Para contribuir a cambiar esta situación, la Relatoría estima necesario emitir recomendaciones específicas a los Estados que contengan estándares que sirvan de guía para proteger efectivamente los derechos de las personas privadas de libertad. Las recomendaciones funcionan como guías que permiten a los Estados cumplir con las obligaciones internacionales emanadas de la Convención Americana sobre Derechos Humanos y sus protocolos. Las recomendaciones tienen la finalidad de apoyar a los Estados en el cumplimiento de sus obligaciones bajo el derecho internacional de los derechos humanos y así establecer las medidas que tienen que adoptar para implementar las normas regionales. A través de sus recomendaciones, la Comisión fija acciones prioritarias y consolida el desarrollo de los estándares del sistema interamericano de derechos humanos. De esa manera, una vez elaborada una recomendación por la CIDH, se espera que el o los Estados la implementen como norma, modelo, guía o estándar de conducta. Es de aclarar que los estándares consisten en parámetros mínimos establecidos por instrumentos internacionales, por la jurisprudencia de los órganos de supervisión y/o por las recomendaciones -en este caso de la Comisión Interamericana de Derechos Humanos- para la promoción y protección de los derechos humanos, en este proyecto, de las personas privadas de libertad.

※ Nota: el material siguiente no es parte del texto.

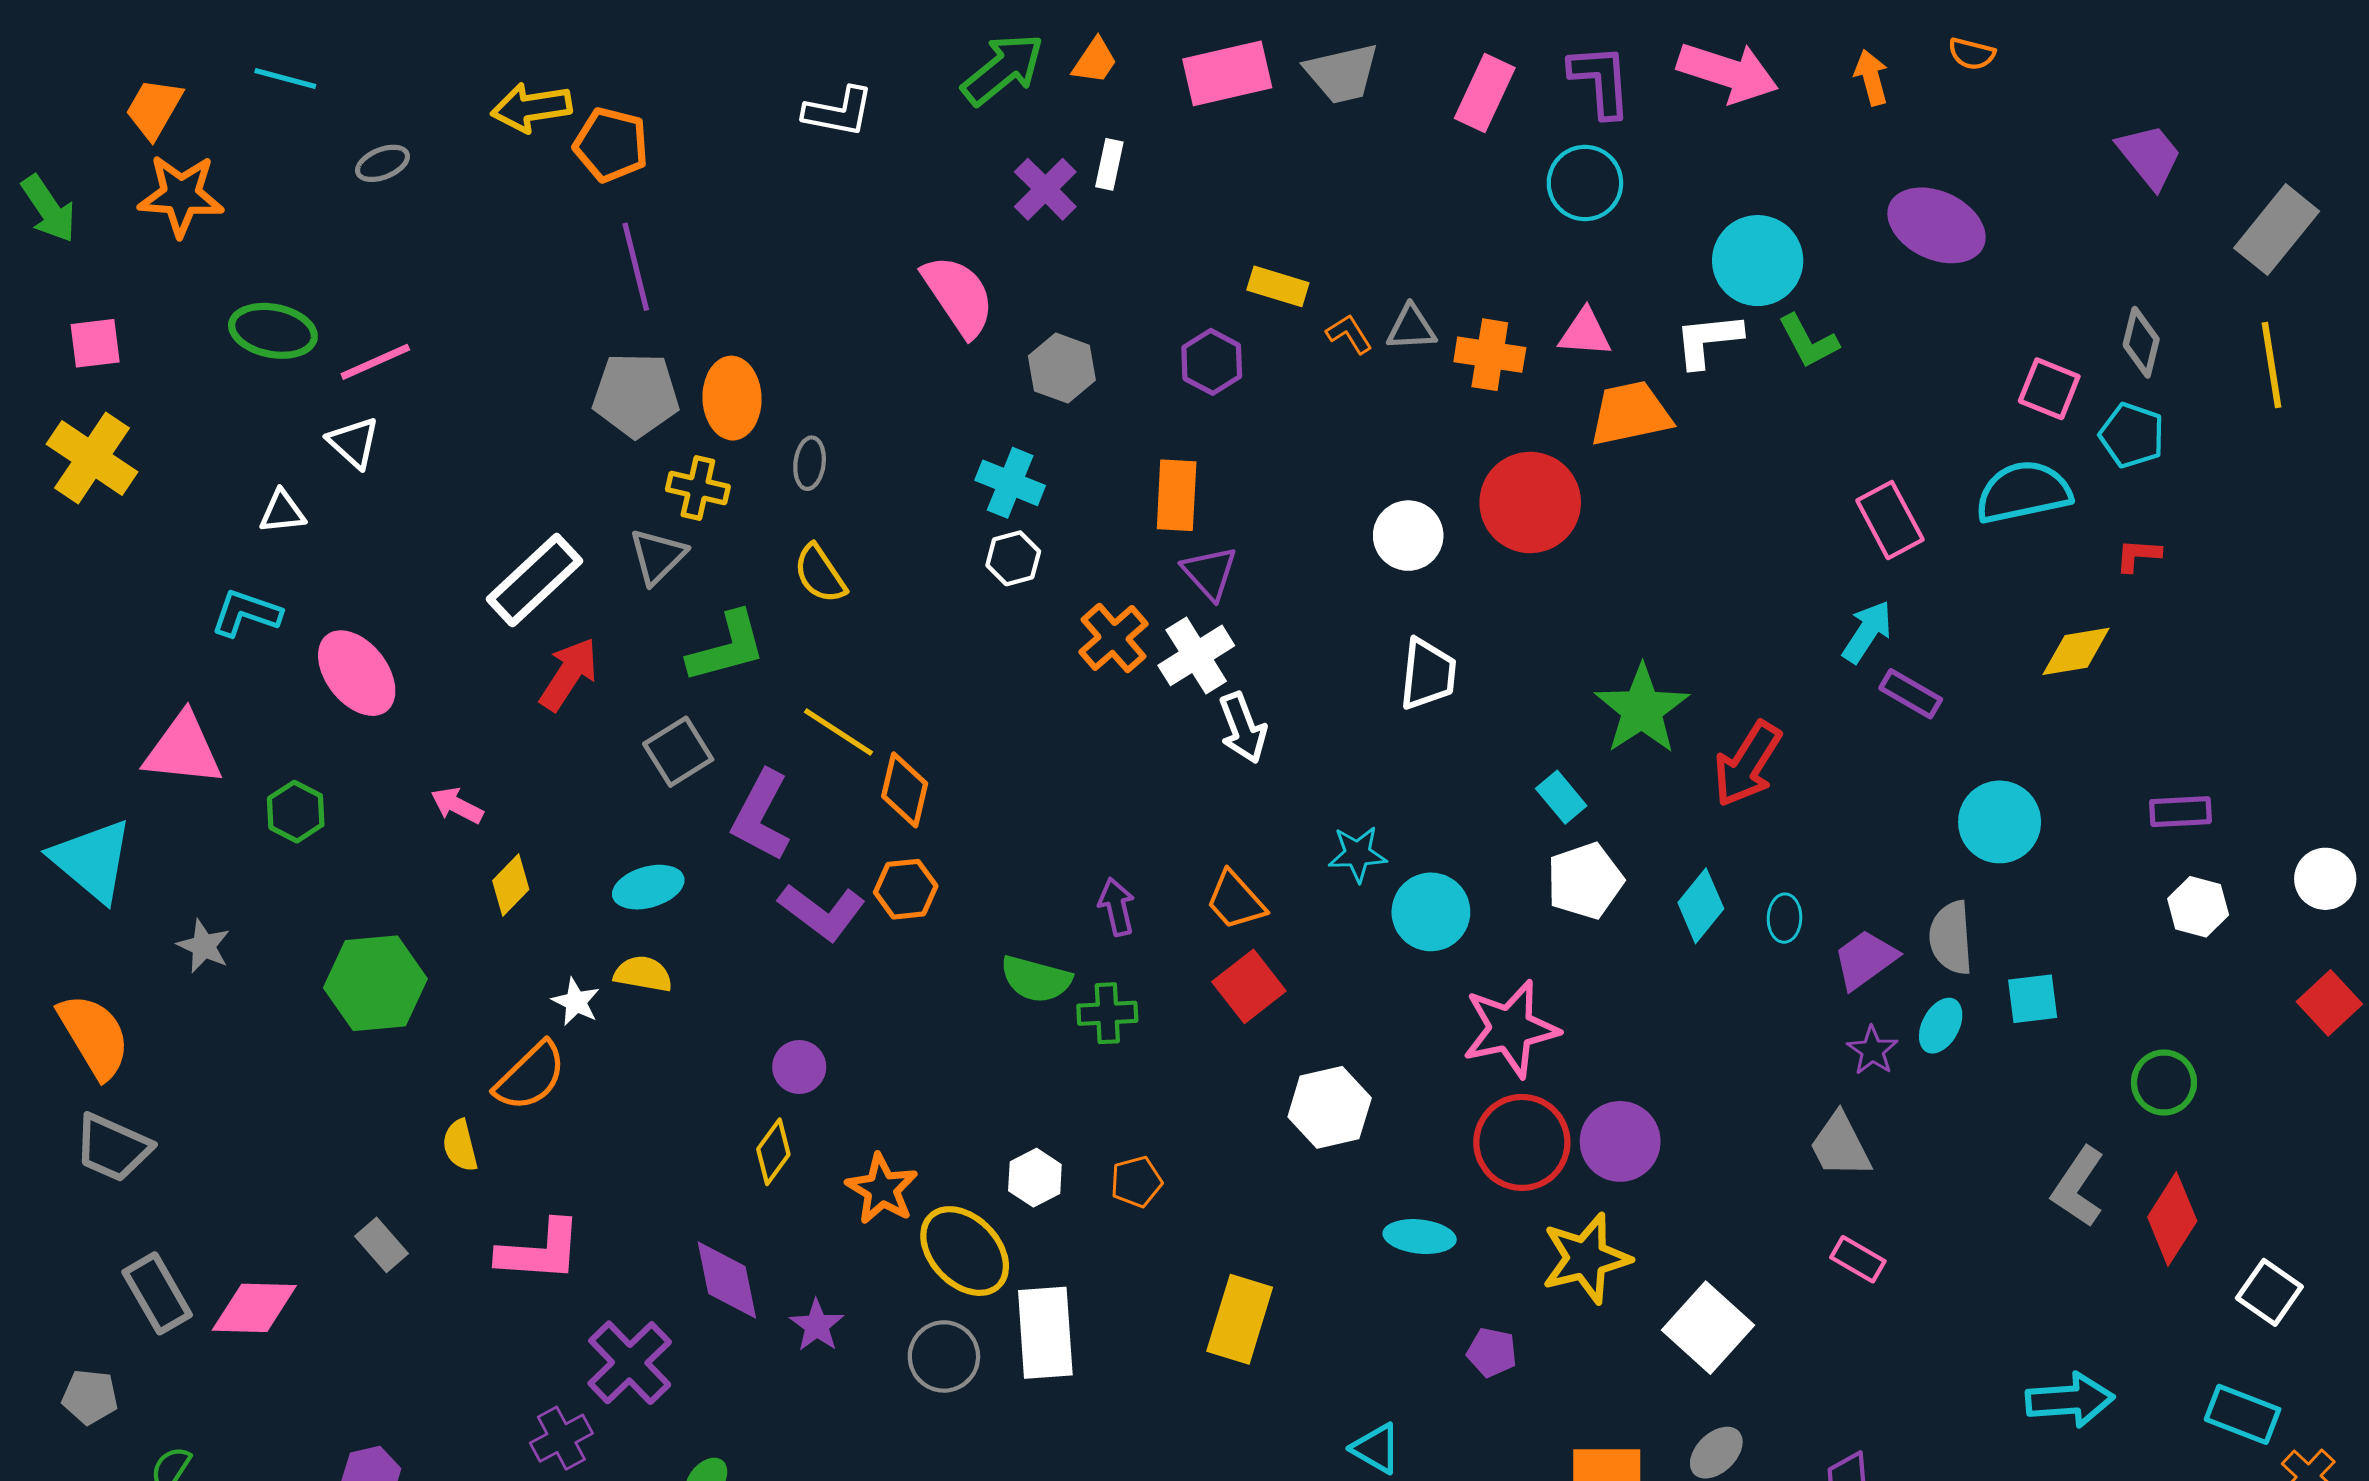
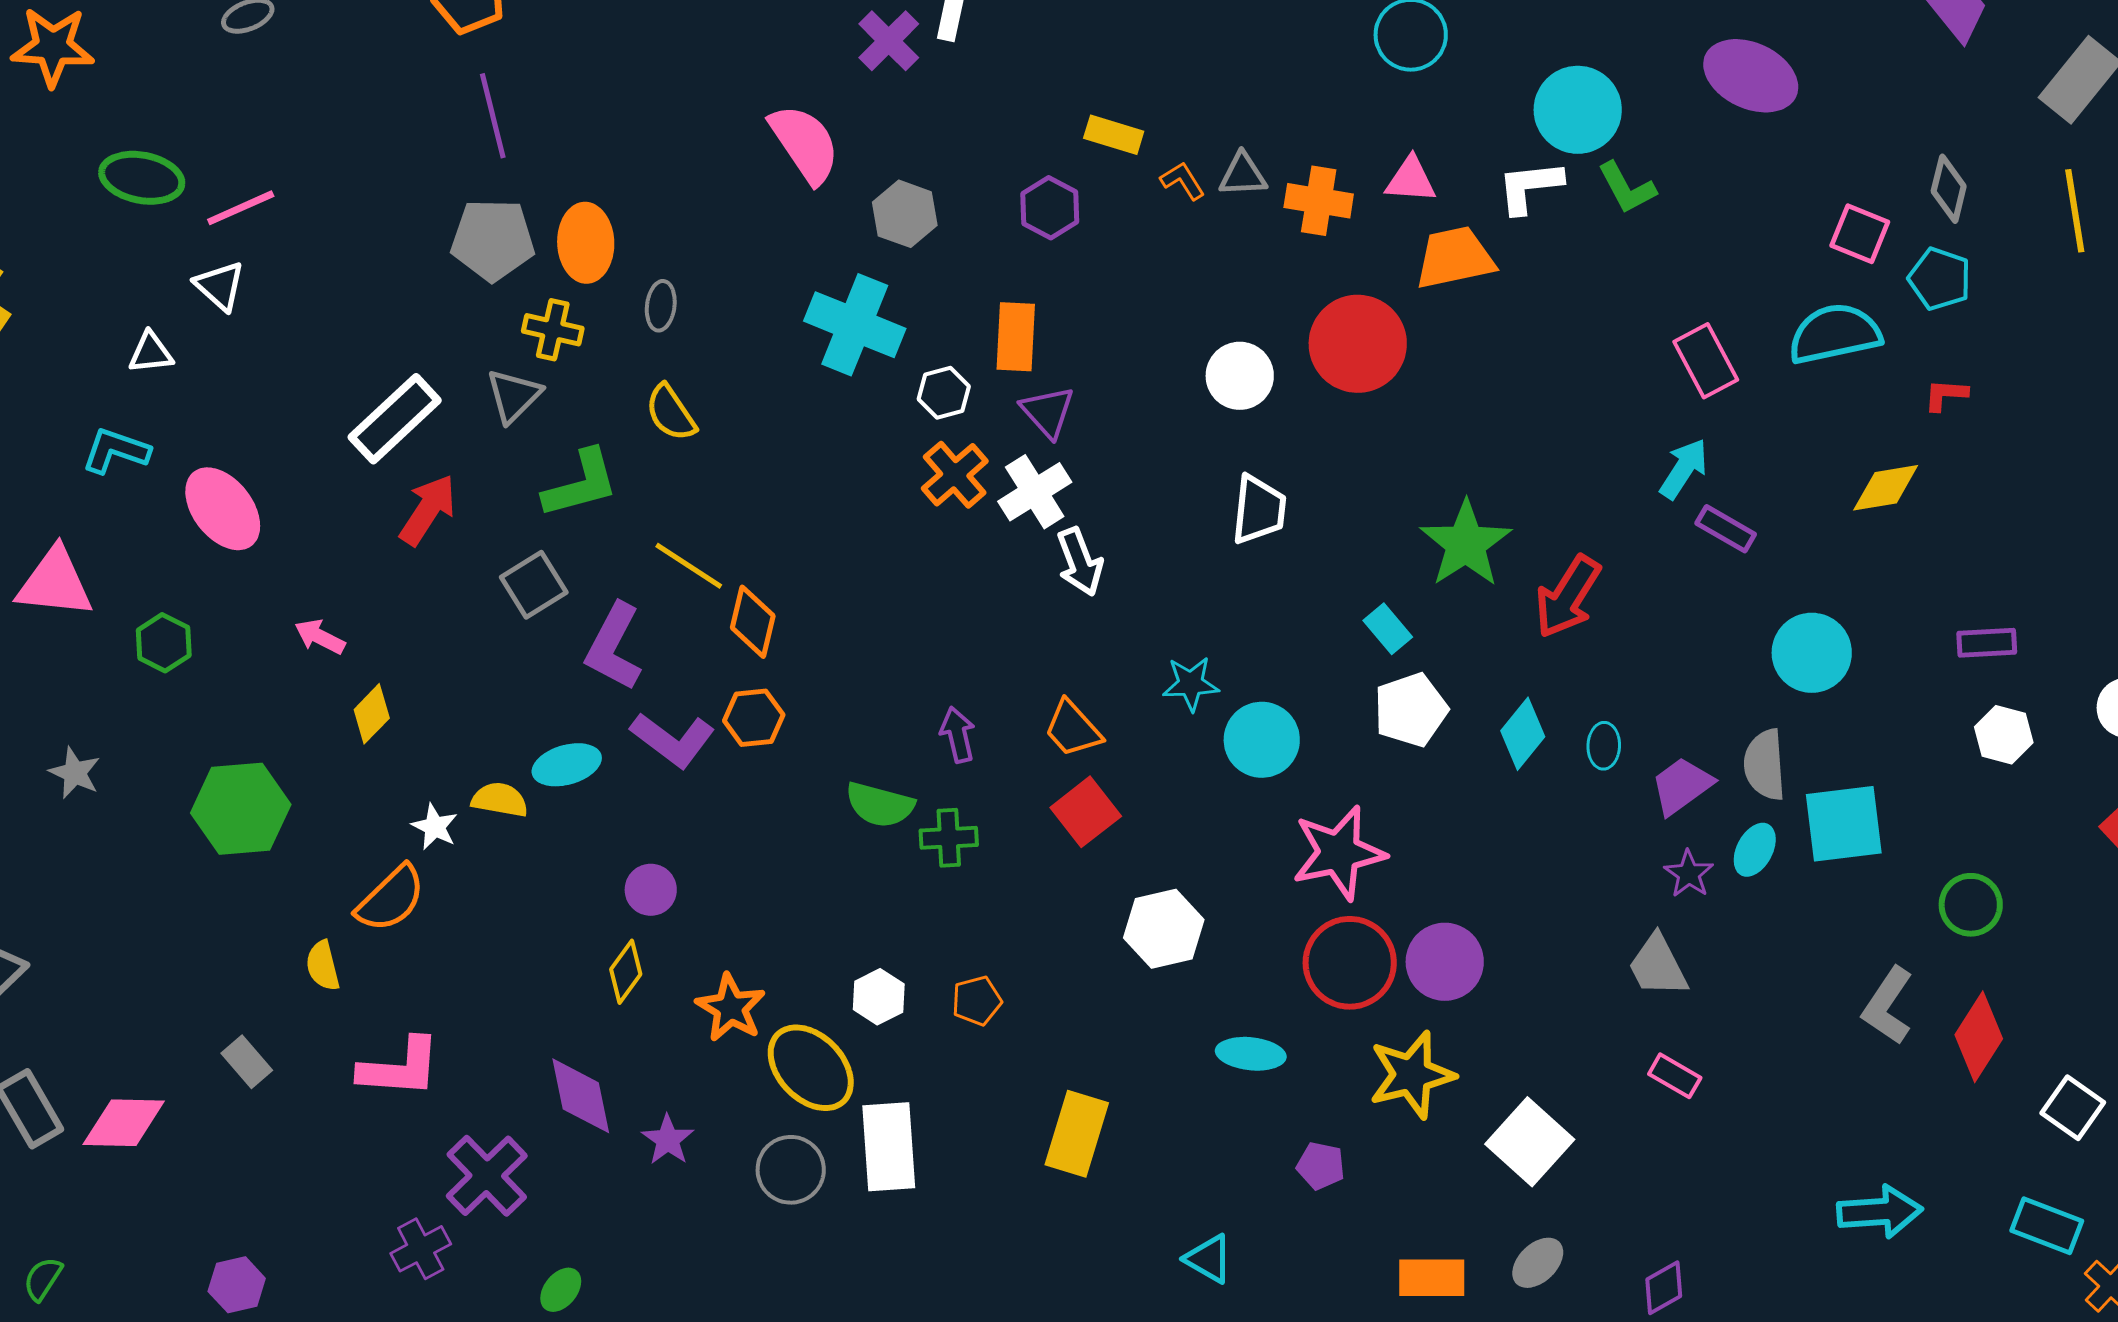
cyan cross: (1010, 483) -> (855, 325), size x1.5
white hexagon: (1013, 558) -> (944, 393), moved
cyan ellipse: (648, 887) -> (567, 765), moved
cyan square: (2033, 999) -> (1844, 824), size x1.6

Asimismo, desde la Relatoría hemos venido reiterando en distintos foros que en una sociedad democrática los Estados deben adoptar políticas públicas integrales orientadas a superar las graves deficiencias estructurales presentes y lograr, que el sistema penitenciario esté realmente orientado al cumplimiento de los fines de las penas privativas de libertad: la rehabilitación de las personas condenadas penalmente. Estas políticas públicas deberán tener las siguientes cuatro características esenciales:
Continuidad: es decir, que sean asumidas como un asunto de Estado y que su ejecución no se vea afectada por los sucesivos cambios de gobierno y de autoridades penitenciarias. / Marco jurídico adecuado: es preciso que exista un marco legal apropiado, que cuente a su vez con una reglamentación que lo instrumentalice. / Presupuesto suficiente: la asignación presupuestaria es el medidor real de la voluntad política de los gobiernos, sin una asignación presupuestaria suficiente, relevante, se limita extremadamente la capacidad de implementación de estas políticas y en gran medida la efectividad de los distintos mecanismos positivos establecidos por la ley. / Integración institucional: la adopción de políticas penitenciarias debe constituir un compromiso que vincule a todas las ramas del poder público, en esta visión integral de las políticas penitenciarias deben considerarse también las consecuencias o el impacto que las reformas penales y la práctica judicial generan en el propio sistema penitenciario.
En este sentido, es importante recordar que el Estado es responsable como un todo del respeto y garantía de los derechos humanos de las personas privadas de libertad, y por lo tanto no puede considerarse que la institución o entidad directamente encargada de la administración penitenciaria es la única autoridad responsable de lo ocurra en este ámbito. Asimismo, los Estados deben adoptar las medidas legislativas, judiciales, administrativas y de otra índole conducentes a estabilizar, e incluso a reducir, el crecimiento de la población penitenciaria, dado que es imposible diseñar e implementar cualquier política pública integral orientada a la gestión penitenciaria y al cumplimiento de los fines de la pena cuando el número de personas que ingresan al sistema penitenciario continúa incrementándose aceleradamente, sobresaturando el sistema.